Untuk itu ia meminta managemen PLN untuk melakukan sosialisasi seluas-luasnya kepada konsumen/pelanggannya, terutama di area yang banyak mengalami masalah serupa sebagaimana yang terjadi pada edisi April-Mei. “Ini penting agar masyarakat mengerti duduk persoalan dan musabab yang terjadi serta mengetahui apa yang harus dilakukannya,” ujar Tulus.

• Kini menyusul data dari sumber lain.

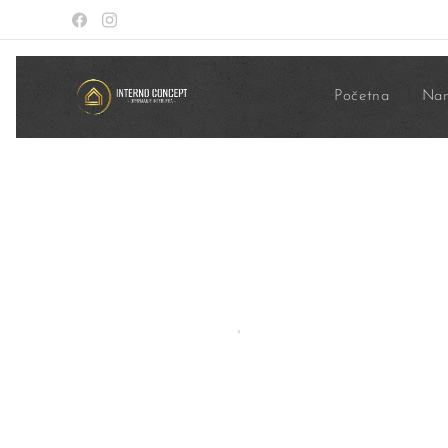
Početna
Nam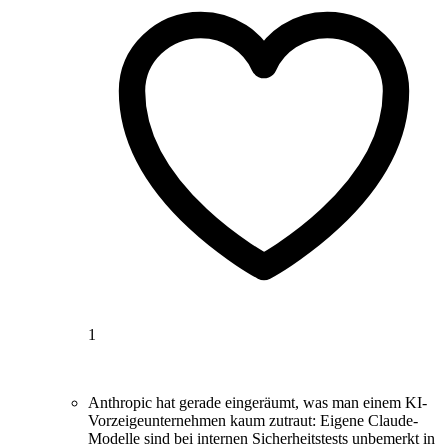
1
Anthropic hat gerade eingeräumt, was man einem KI-
Vorzeigeunternehmen kaum zutraut: Eigene Claude-
Modelle sind bei internen Sicherheitstests unbemerkt in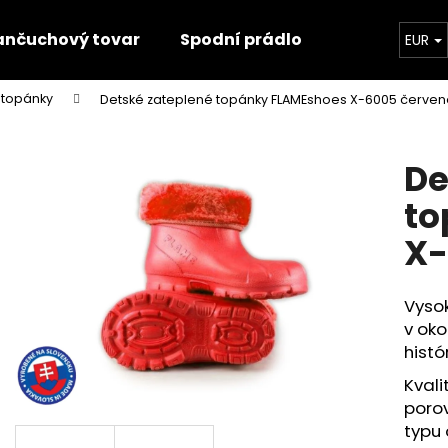
ančuchový tovar
Spodní prádlo
Trička
EUR
 topánky
Detské zateplené topánky FLAMEshoes X-6005 červen
Čo potrebujete nájsť?
De
HĽADAŤ
to
X-
Odporúčame
Vysok
v oko
histór
Kvali
porov
typu 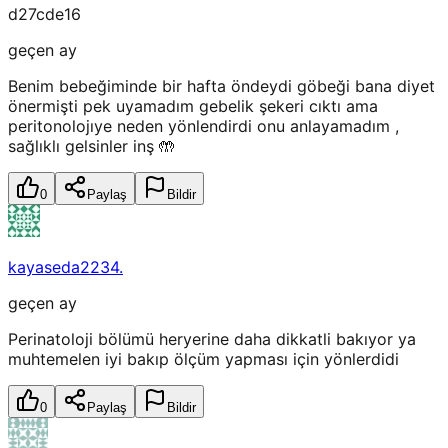
d27cde16
geçen ay
Benim bebeğiminde bir hafta öndeydi göbeği bana diyet
önermişti pek uyamadım gebelik şekeri cıktı ama
peritonolojıye neden yönlendirdi onu anlayamadım ,
sağlıklı gelsinler inş 🤲
0
Paylaş
Bildir
kayaseda2234.
geçen ay
Perinatoloji bölümü heryerine daha dikkatli bakıyor ya
muhtemelen iyi bakıp ölçüm yapması için yönlerdidi
0
Paylaş
Bildir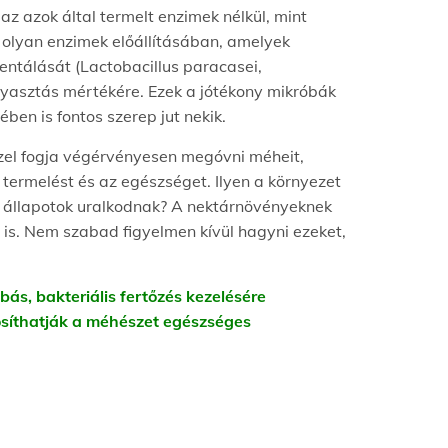
z azok által termelt enzimek nélkül, mint
, olyan enzimek előállításában, amelyek
entálását (Lactobacillus paracasei,
gyasztás mértékére. Ezek a jótékony mikróbák
en is fontos szerep jut nekik.
zzel fogja végérvényesen megóvni méheit,
termelést és az egészséget. Ilyen a környezet
i állapotok uralkodnak? A nektárnövényeknek
 is. Nem szabad figyelmen kívül hagyni ezeket,
, bakteriális fertőzés kezelésére
osíthatják a méhészet egészséges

Pihaknya juga meminta kepada konsumen yang mengalami billing shock untuk segera melaporkan ke call center PLN, baik via 123, atau kanal medsos yang dimiliki BUMN listrik tersebut. “Tapi sebelum melaporkan, sebaiknya konsumen melakukan recheck terlebih dahulu terhadap kewajaran pemakaiannya, dengan melihat pemakaian jumlah kWh terakhir dengan jumlah kWh bulan sebelumnya. Sebab selama WfH dan LfH, umumnya pemakaian energi listrik konsumen mengalami kenaikan,” pungkasnya.
Sebelumnya, konsumen listrik kembali dikejutkan oleh melonjaknya tagihan listriknya edisi Juni, bahkan lebih dari 200 persen. Hal ini sebenarnya sudah diprediksi oleh managemen PT PLN kPerser), bahwa akan ada sekitar 1,9 juta pelanggannya yang akan mengalami tagihan melonjak (billing shock), dari mulai 50-200 persen, bahkan lebih.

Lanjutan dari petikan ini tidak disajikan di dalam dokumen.